Intervention de Sophie Cluzel

Séance en hémicycle du mercredi 15 janvier 2020 à 15h00
Accès à la prestation de compensation du handicap — Présentation

Sophie Cluzel, secrétaire d'état chargée des personnes handicapées :

Ainsi nous est aussi donnée l'opportunité de refaire des maisons départementales des personnes handicapées le lieu de l'accompagnement, notion au coeur de leur création par la loi de 2005, et cette approche gagnant-gagnant doit être en permanence rappelée.
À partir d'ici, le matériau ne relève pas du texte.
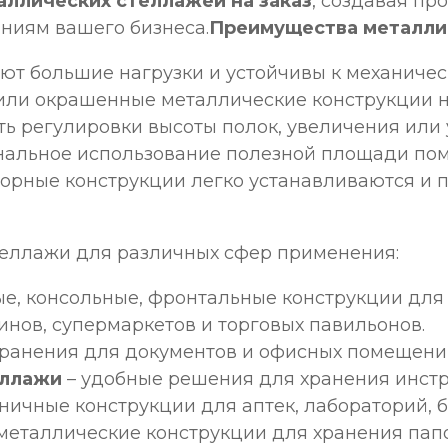
аллических стеллажей на заказ
, создавая пр
ниям вашего бизнеса.
Преимущества металли
т большие нагрузки и устойчивы к механиче
ли окрашенные металлические конструкции н
ь регулировки высоты полок, увеличения или
альное использование полезной площади по
орные конструкции легко устанавливаются и 
еллажи для различных сфер применения:
е, консольные, фронтальные конструкции для 
инов, супермаркетов и торговых павильонов.
хранения для документов и офисных помещени
еллажи
– удобные решения для хранения инстр
ничные конструкции для аптек, лабораторий, 
металлические конструкции для хранения папо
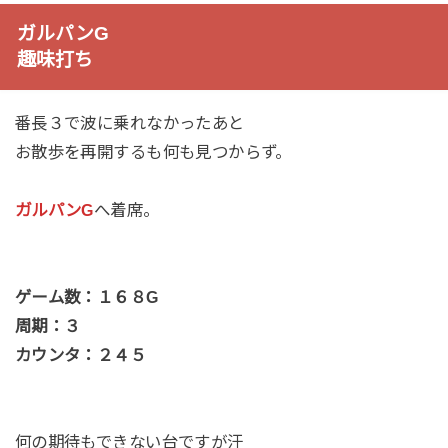
ガルパンG
趣味打ち
番長３で波に乗れなかったあと
お散歩を再開するも何も見つからず。
ガルパンG
へ着席。
ゲーム数：１６８G
周期：３
カウンタ：２４５
何の期待もできない台ですが汗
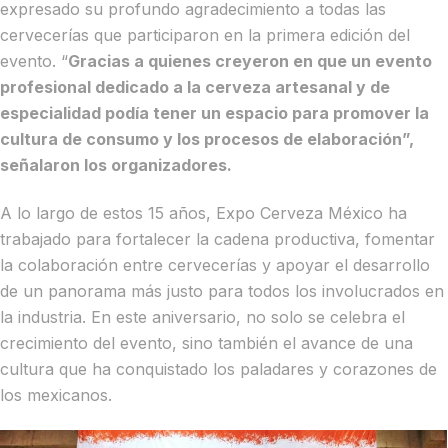
expresado su profundo agradecimiento a todas las
cervecerías que participaron en la primera edición del
evento. “
Gracias a quienes creyeron en que un evento
profesional dedicado a la cerveza artesanal y de
especialidad podía tener un espacio para promover la
cultura de consumo y los procesos de elaboración”,
señalaron los organizadores.
A lo largo de estos 15 años, Expo Cerveza México ha
trabajado para fortalecer la cadena productiva, fomentar
la colaboración entre cervecerías y apoyar el desarrollo
de un panorama más justo para todos los involucrados en
la industria. En este aniversario, no solo se celebra el
crecimiento del evento, sino también el avance de una
cultura que ha conquistado los paladares y corazones de
los mexicanos.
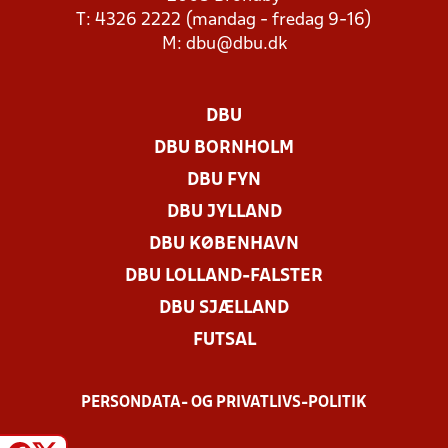
T: 4326 2222 (mandag - fredag 9-16)
M:
dbu@dbu.dk
DBU
DBU BORNHOLM
DBU FYN
DBU JYLLAND
DBU KØBENHAVN
DBU LOLLAND-FALSTER
DBU SJÆLLAND
FUTSAL
PERSONDATA- OG PRIVATLIVS-POLITIK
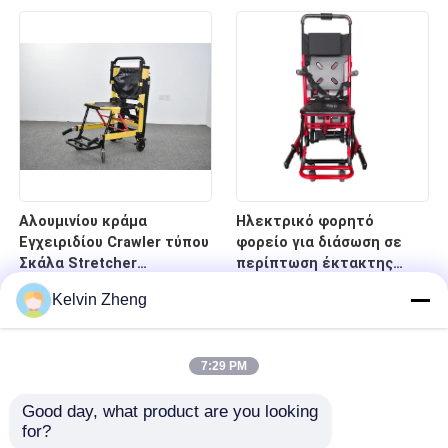
νοσοκομείο
κρεβάτι φορείων
έκτακτης ανάγκης
οπίσθιων στηριγμάτων
Αλουμινίου κράμα
Ηλεκτρικό φορητό
Εγχειριδίου Crawler τύπου
φορείο για διάσωση σε
Σκάλα Stretcher
περίπτωση έκτακτης
αναδιπλούμενο ελαφρύ
ανάγκης σε σκάλες και
Kelvin Zheng
για το νοσοκομείο
διαδρόμους
μεταφορά ασθενών
7:29 PM
Good day, what product are you looking 
for?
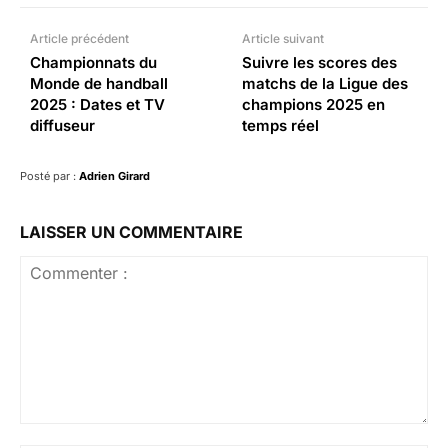
Article précédent
Article suivant
Championnats du
Suivre les scores des
Monde de handball
matchs de la Ligue des
2025 : Dates et TV
champions 2025 en
diffuseur
temps réel
Posté par :
Adrien Girard
LAISSER UN COMMENTAIRE
Commenter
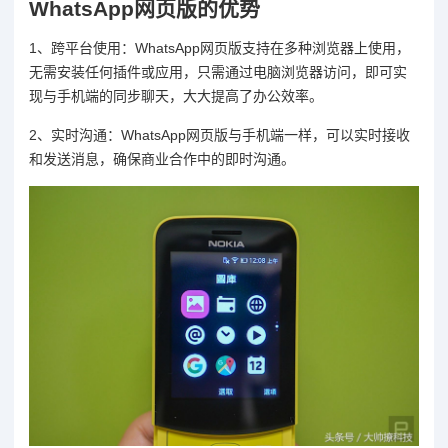
WhatsApp网页版的优势
1、跨平台使用：WhatsApp网页版支持在多种浏览器上使用，
无需安装任何插件或应用，只需通过电脑浏览器访问，即可实
现与手机端的同步聊天，大大提高了办公效率。
2、实时沟通：WhatsApp网页版与手机端一样，可以实时接收
和发送消息，确保商业合作中的即时沟通。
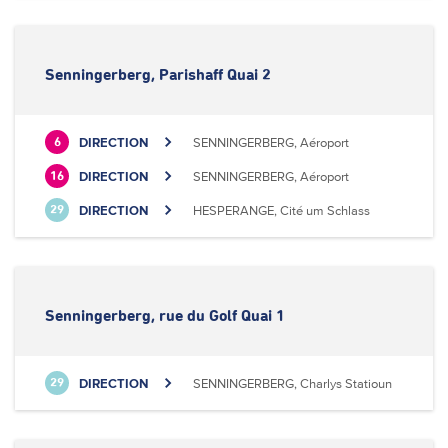
Senningerberg, Parishaff Quai 2
DIRECTION
SENNINGERBERG, Aéroport
6
DIRECTION
SENNINGERBERG, Aéroport
16
DIRECTION
HESPERANGE, Cité um Schlass
29
Senningerberg, rue du Golf Quai 1
DIRECTION
SENNINGERBERG, Charlys Statioun
29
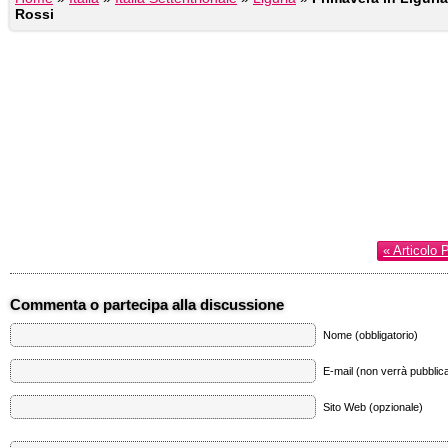
Rossi
« Articolo 
Commenta o partecipa alla discussione
Nome (obbligatorio)
E-mail (non verrà pubblica
Sito Web (opzionale)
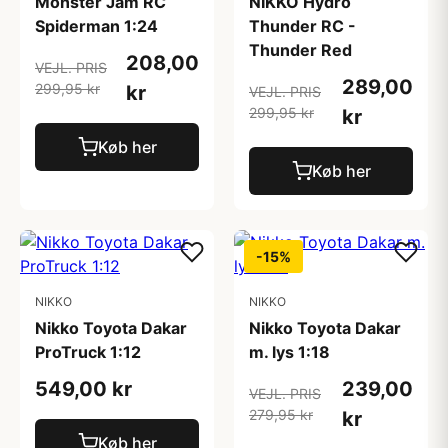
Monster Jam RC
NIKKO Hydro
Spiderman 1:24
Thunder RC -
Thunder Red
208,00
VEJL. PRIS
289,00
299,95 kr
kr
VEJL. PRIS
299,95 kr
kr
Køb her
Køb her
-15%
NIKKO
NIKKO
Nikko Toyota Dakar
Nikko Toyota Dakar
ProTruck 1:12
m. lys 1:18
549,00 kr
239,00
VEJL. PRIS
279,95 kr
kr
Køb her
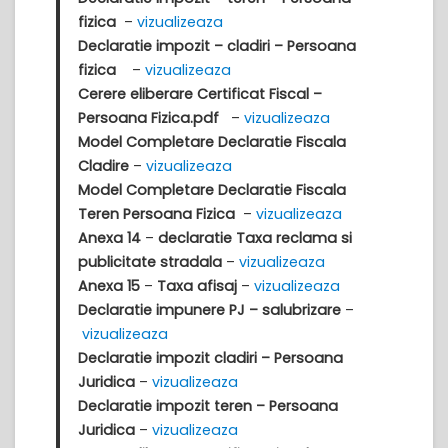
fizica
–
vizualizeaza
Declaratie impozit – cladiri – Persoana
fizica
–
vizualizeaza
Cerere eliberare Certificat Fiscal –
Persoana Fizica.pdf
–
vizualizeaza
Model Completare Declaratie Fiscala
Cladire
–
vizualizeaza
Model Completare Declaratie Fiscala
Teren Persoana Fizica
–
vizualizeaza
Anexa 14
–
declaratie Taxa reclama si
publicitate stradala
–
vizualizeaza
Anexa 15
–
Taxa afisaj
–
vizualizeaza
Declaratie
impunere PJ – salubrizare
–
vizualizeaza
Declaratie
impozit cladiri – Persoana
Juridica
–
vizualizeaza
Declaratie
impozit teren – Persoana
Juridica
–
vizualizeaza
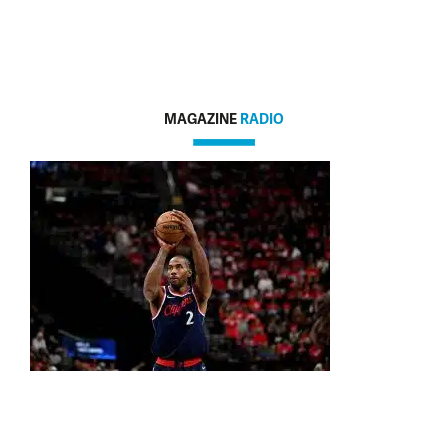
MAGAZINE
RADIO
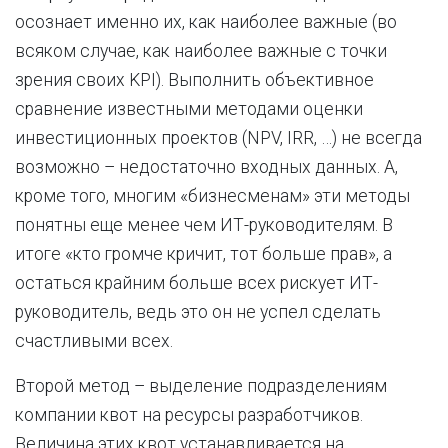
осознает именно их, как наиболее важные (во
всяком случае, как наиболее важные с точки
зрения своих KPI). Выполнить объективное
сравнение известными методами оценки
инвестиционных проектов (NPV, IRR, …) не всегда
возможно – недостаточно входных данных. А,
кроме того, многим «бизнесменам» эти методы
понятны еще менее чем ИТ-руководителям. В
итоге «кто громче кричит, тот больше прав», а
остаться крайним больше всех рискует ИТ-
руководитель, ведь это он не успел сделать
счастливыми всех.
Второй метод – выделение подразделениям
компании квот на ресурсы разработчиков.
Величина этих квот устанавливается на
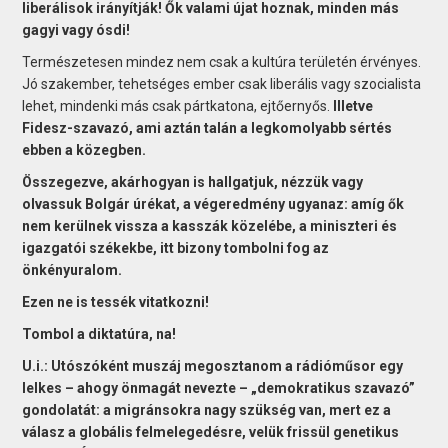
liberálisok irányítják! Ők valami újat hoznak, minden más
gagyi vagy ósdi!
Természetesen mindez nem csak a kultúra területén érvényes.
Jó szakember, tehetséges ember csak liberális vagy szocialista
lehet, mindenki más csak pártkatona, ejtőernyős.
Illetve
Fidesz-szavazó, ami aztán talán a legkomolyabb sértés
ebben a közegben.
Összegezve, akárhogyan is hallgatjuk, nézzük vagy
olvassuk Bolgár úrékat, a végeredmény ugyanaz: amíg ők
nem kerülnek vissza a kasszák közelébe, a miniszteri és
igazgatói székekbe, itt bizony tombolni fog az
önkényuralom.
Ezen ne is tessék vitatkozni!
Tombol a diktatúra, na!
U.i.: Utószóként muszáj megosztanom a rádióműsor egy
lelkes – ahogy önmagát nevezte – „demokratikus szavazó”
gondolatát: a migránsokra nagy szükség van, mert ez a
válasz a globális felmelegedésre, velük frissül genetikus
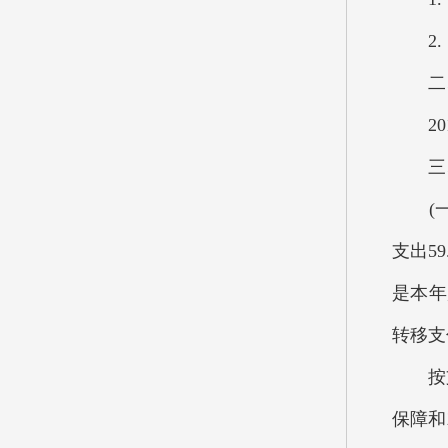
2. 
二、
201
三、
(一)
支出5
是本年
转移支
按支出
保障和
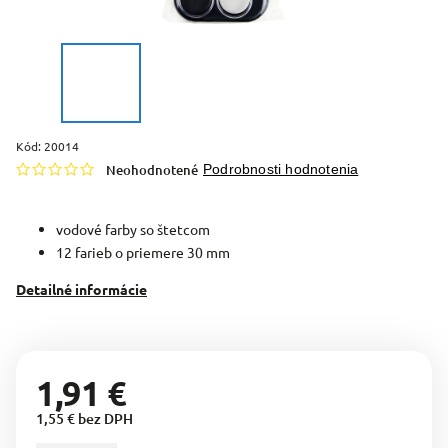
Kód:
20014
Neohodnotené
Podrobnosti hodnotenia
vodové farby so štetcom
12 farieb o priemere 30 mm
Detailné informácie
1,91 €
1,55 € bez DPH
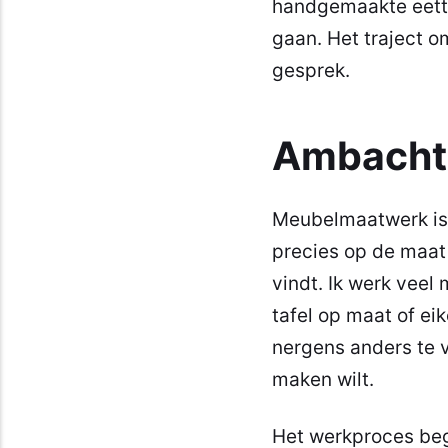
handgemaakte eetta
gaan. Het traject 
gesprek.
Ambachte
Meubelmaatwerk is v
precies op de maat 
vindt. Ik werk veel
tafel op maat of
eik
nergens anders te vi
maken wilt.
Het werkproces begin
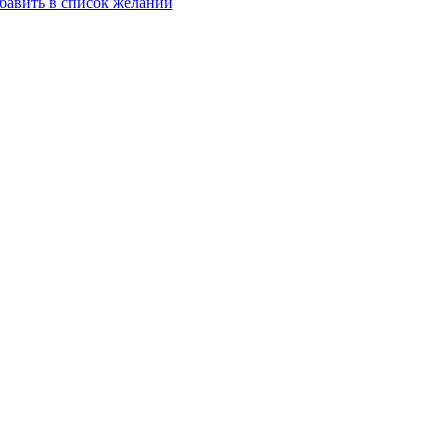
бавить в список желаний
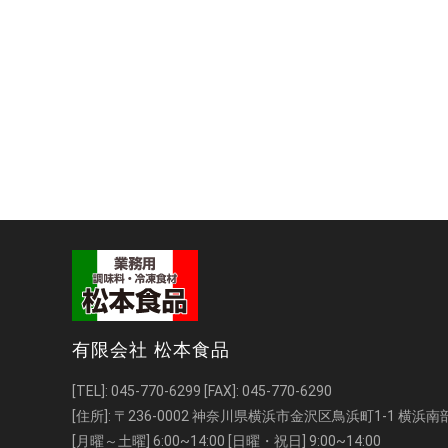
有限会社 松本食品
[TEL]:
045-770-6299
[FAX]: 045-770-6290
[住所]: 〒236-0002 神奈川県横浜市金沢区鳥浜町1-1 横
[月曜～土曜] 6:00~14:00 [日曜・祝日] 9:00~14:00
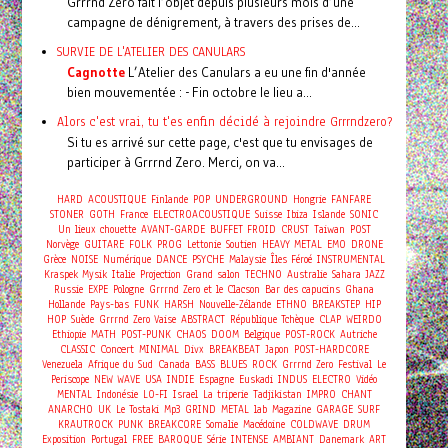
Grrrnd Zero fait l’objet depuis plusieurs mois d’une
campagne de dénigrement, à travers des prises de...
SURVIE DE L'ATELIER DES CANULARS
Cagnotte
L’Atelier des Canulars a eu une fin d'année
bien mouvementée : - Fin octobre le lieu a...
Alors c'est vrai, tu t'es enfin décidé à rejoindre Grrrndzero?
Si tu es arrivé sur cette page, c'est que tu envisages de
participer à Grrrnd Zero. Merci, on va...
HARD
ACOUSTIQUE
Finlande
POP
UNDERGROUND
Hongrie
FANFARE
STONER
GOTH
France
ELECTROACOUSTIQUE
Suisse
Ibiza
Islande
SONIC
Un lieux chouette
AVANT-GARDE
BUFFET FROID
CRUST
Taiwan
POST
Norvège
GUITARE
FOLK
PROG
Lettonie
Soutien
HEAVY METAL
EMO
DRONE
Grèce
NOISE
Numérique
DANCE
PSYCHE
Malaysie
Îles Féroé
INSTRUMENTAL
Kraspek Mysik
Italie
Projection
Grand salon
TECHNO
Australie
Sahara
JAZZ
Russie
EXPE
Pologne
Grrrnd Zero et le Clacson
Bar des capucins
Ghana
Hollande
Pays-bas
FUNK
HARSH
Nouvelle-Zélande
ETHNO
BREAKSTEP
HIP
HOP
Suède
Grrrnd Zero Vaise
ABSTRACT
République Tchèque
CLAP
WEIRDO
Ethiopie
MATH
POST-PUNK
CHAOS
DOOM
Belgique
POST-ROCK
Autriche
Concert
CLASSIC
MINIMAL
Divx
BREAKBEAT
Japon
POST-HARDCORE
Venezuela
Afrique du Sud
Canada
BASS
BLUES
ROCK
Grrrnd Zero
Festival
Le
Periscope
NEW WAVE
USA
INDIE
Espagne
Euskadi
INDUS
ELECTRO
Vidéo
MENTAL
Indonésie
LO-FI
Israel
La triperie
Tadjikistan
IMPRO
CHANT
ANARCHO
UK
Le Tostaki
Mp3
GRIND
METAL
lab
Magazine
GARAGE
SURF
KRAUTROCK
PUNK
BREAKCORE
Somalie
Macédoine
COLDWAVE
DRUM
Exposition
Portugal
FREE
BAROQUE
Série
INTENSE
AMBIANT
Danemark
ART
Il y a quinze ans était promulguée la grande loi du 11 février 2005 pour l'égalité des droits et des chances, la participation et la citoyenneté des personnes handicapées, loi sans laquelle nous ne pourrions aborder le sujet qui nous réunit. Cette loi porte en germe tous les fondamentaux de la pleine citoyenneté des personnes en situation de handicap, notamment parce que, outre qu'elle affirme de façon fondamentale leurs droits pleins et entiers, elle a permis de fixer l'ambition d'un soutien spécifique, aussi important que nécessaire, pour accompagner leurs projets et leurs choix de vie.

Rappelons à ce titre l'importance de la prestation de compensation du handicap, laquelle constitue indéniablement un levier essentiel pour leur autonomie dans tous les domaines de leur quotidien. Près de 300 000 personnes, dont plus de 20 000 enfants, sont aujourd'hui bénéficiaires de la PCH, prestation dont l'objet est de soutenir au plus près les besoins des personnes, établis sur le fondement d'une évaluation individualisée et multidimensionnelle de l'impact du handicap dans les grands domaines de la vie quotidienne.

Aujourd'hui, quinze ans après sa fondation, le chemin n'est pas fini. Vous le savez, il nous faut encore poursuivre et consolider les avancées sur le champ de la compensation. C'est le gage d'une société qui offre à chacun la capacité du plein exercice de ses droits et de ses choix. À cet effet, il nous faut continuer, en lien avec les départements, à en renforcer l'efficacité.

C'est notre responsabilité collective que d'assurer, chacun à notre place, aux personnes handicapées que leur expertise d'usage sera entendue et prise en compte dans la construction des plans de compensation, gage de l'adéquation de ces derniers à leurs choix et à leurs aspirations. C'est également notre responsabilité collective que d'assurer un traitement des demandes dans des délais décents car, chacun le sait, derrière chaque dossier, il y a une histoire, il y a une personne, il y a des aspirations, des désirs et souvent des souffrances. Chacun le sait mais cela mérite néanmoins d'être rappelé pour que là encore, collectivement et en responsabilité, nous réfléchissions ensemble aux moyens d'offrir cette garantie de la maîtrise des délais que nous devons à nos concitoyens. Les droits à vie en sont un levier. Enfin, c'est aussi notre responsabilité collective que d'avoir une exigence d'équité, sur tout le territoire, dans l'accès aux droits, face à une disparité de situations qui doit nous interpeller.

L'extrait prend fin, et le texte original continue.